Crumb’s work has never been about conforming to others’ ideals, and in pursuing his own tastes, he’s often alienated himself. “Robert really does not have a filter,” Morris explains. “What you see is a hyper-honest account of his desires and fantasies.” The curator emphasizes that Crumb’s works are expressions of love and respect, not cultural commentaries. “I know that Robert often works from images of women that he has found in popular culture, but he selects these images per his own desires. I don’t think he is looking to make a comment on all of culture. These are deeply personal choices.” Crumb’s self-reflexive captions remind us of this fact, and he has often referenced his own problematic and uneasy relationship with women and sex in his work, including his comic book, My Troubles With Women (1990). Drawing for the artist is a catharsis, a way of working out his only responses to the chaos of the world—including the developments in contemporary culture. “Considering what he has drawn from in the past, it only makes sense that in 2016 he could be inspired by a mania that has led to equipment like a selfie stick,” Morris muses.

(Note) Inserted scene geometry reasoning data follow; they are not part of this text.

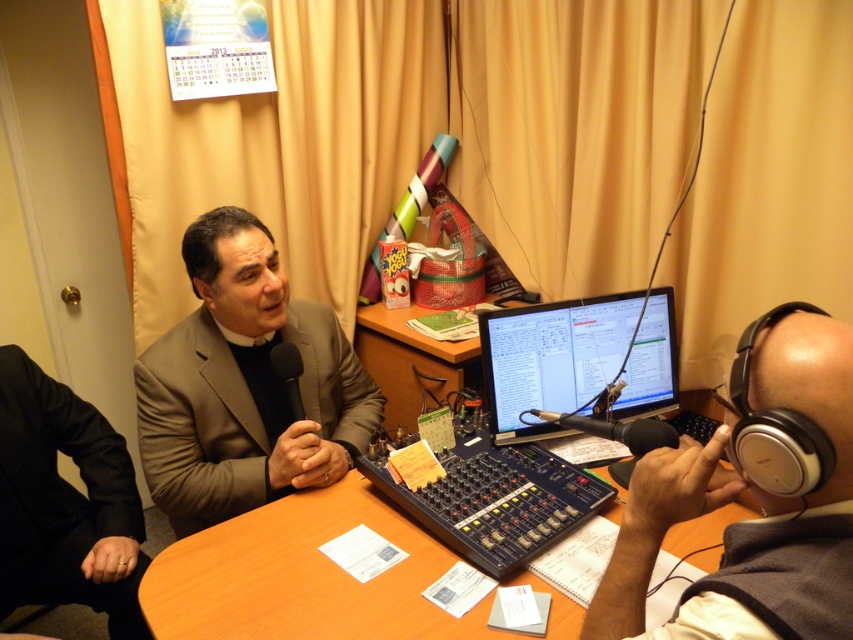 Question: Which of these objects is positioned farthest from the white matte headphones at upper right?

Choices:
 (A) wooden desk at center
 (B) black fabric business suit at lower left

Answer: (B)

Question: Does matte brown suit at center have a larger size compared to wooden desk at center?

Choices:
 (A) yes
 (B) no

Answer: (A)

Question: Is matte brown suit at center smaller than wooden round table at center?

Choices:
 (A) no
 (B) yes

Answer: (A)

Question: Which point appears closest to the camera in this image?

Choices:
 (A) (323, 424)
 (B) (451, 358)

Answer: (A)

Question: Is black fabric business suit at lower left to the left of wooden desk at center from the viewer's perspective?

Choices:
 (A) yes
 (B) no

Answer: (A)

Question: Among these objects, which one is nearest to the camera?

Choices:
 (A) matte brown suit at center
 (B) wooden round table at center
 (C) white matte headphones at upper right

Answer: (C) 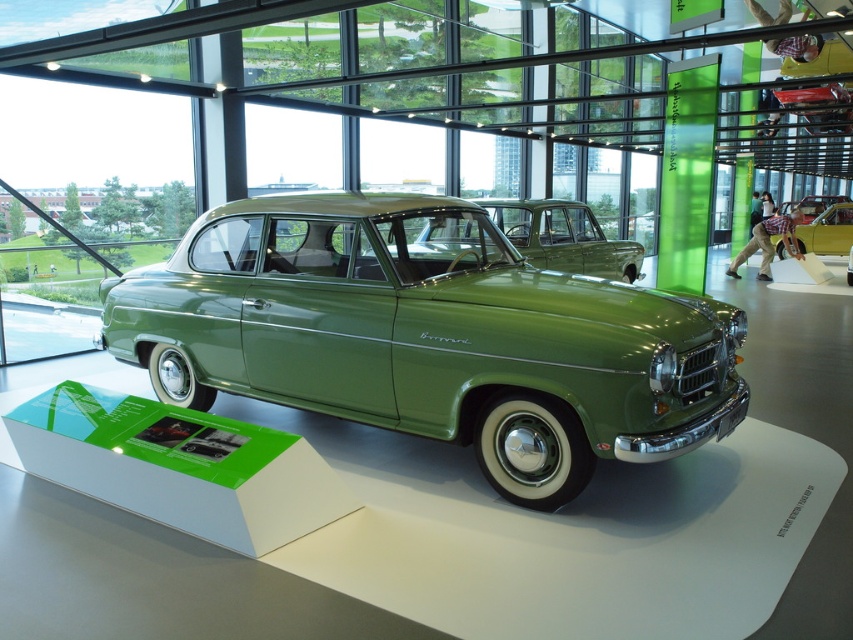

Perhaps the way Crumb sees women is best understood through the Picasso aphorism that’s planted in a work from Art & Beauty Magazine, Number 2 (2003), under a drawing of a bikini-clad shero in a warrior pose: “...I put all the things I like into my pictures, the things—so much worse for them; they just have to put up with it.”
Crumb clearly likes women and he’ll continue to draw them in the way he wants. But his works on women give the viewer much more than an understanding of his individual sexual desire. Out in the world, with a life of their own, the bigger question these drawings pose is, how do we see women?